One exemplary case was a fibular free flap for an orocutaneous fistula in a young man who had suffered from a gunshot wound to the face one year prior. He had undergone mandibular plating immediately after the injury; however, there was nonunion of the bone and fistula development. He had been following up at the military hospital for some time for local wound care. Upon arrival in Ulaanbaatar, the NYU team reviewed his case, and he underwent segmental mandibulectomy, excision of orocutaneous fistula, tracheostomy, fibula free flap, and plating. His postoperative course was uneventful. He was decannulated on postoperative day four and was able to resume a diet one week after surgery. Though the surgery itself was a success, even more valuable was the ability to teach the local surgeons these techniques and improve on their baseline knowledge of head and neck surgery.

By the end of the week, it was clear that a strong partnership developed between the American and local surgical teams, and there is ongoing discussion on how to continue this educational relationship in the future.

For the past 20 years, teams of otolaryngologists have provided continuous cleft care for patients in Kijabe, Kenya, through Samaritan’s Purse World Medical Mission and partnering with IAC-CURE Children’s Hospital and Smile Train.

Heather A. Koehn, MD

For the past 20 years, teams of otolaryngologists have provided continuous cleft care for patients in Kijabe, Kenya, through Samaritan’s Purse World Medical Mission and partnering with IAC-CURE Children’s Hospital and Smile Train.
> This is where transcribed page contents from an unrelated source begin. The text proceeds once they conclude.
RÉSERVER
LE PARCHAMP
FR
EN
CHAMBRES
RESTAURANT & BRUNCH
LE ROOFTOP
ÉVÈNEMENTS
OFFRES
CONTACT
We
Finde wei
Our team of physicians consisted of Lisa M. Buckmiller, MD (pediatric otolaryngology, San Antonio, Texas), Charles W. Ford, MD (otolaryngology-head and neck surgery, Boone, North Carolina), John J. Christophel, MD, MPH (otolaryngology-head and neck surgery, Charlottesville, Virginia), Patrick D. Munson, MD, (pediatric otolaryngology, Sioux Falls, South Dakota), Ryan H. Belcher, MD (pediatric otolaryngology, Nashville, Tennessee), and Ashley D. Baracz, MD (pediatric anesthesiology, San Antonio, Texas).
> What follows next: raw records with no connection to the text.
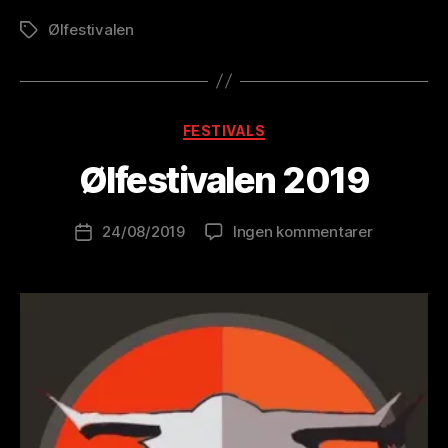
Ølfestivalen
Stikkord
A
v
B
Kategorier
FESTIVALS
r
e
Ølfestivalen 2019
w
o
Innleggsforfatter
til
24/08/2019
Ingen kommentarer
l
Publiseringsdato
Ølfestival
u
2019
ti
o
n
is
t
With the support of the AAO-HNSF Humanitarian Travel Grant, I was able to serve with this team of talented surgeons and compassionate caregivers. It is humbling to see how a short surgery can provide such a profound difference in a patient’s life. Of the 72 surgeries that were performed over five days, one patient’s story will not be forgotten. Jackline is a 22-year-old mother of three who traveled to Kijabe from a rural Maasai village. She was brought by a local missionary who heard of our team’s visit to provide cleft surgery free of charge. She was born with a bilateral cleft lip and palate. She existed in her community, constantly keeping her lower face covered because of the deformity. She was the only person in her village with a cleft. Once arriving at the AIC-CURE Children’s Hospital campus, she saw the many children with clefts and immediately felt a sense of community and trust and uncovered her face. She underwent bilateral cleft lip surgery with our team. Two days later she left the hospital with a big smile and no covering on her face. She is pictured with her three-month-old baby and friend from her village as well as her surgeon team, Dr. Christophel, and me.

There is a lasting impression of this opportunity to provide cleft care as an otolaryngologist internationally. As a future pediatric otolaryngologist, I hope to establish a long-term service relationship like the team I was privileged to join and inspire others to do the same.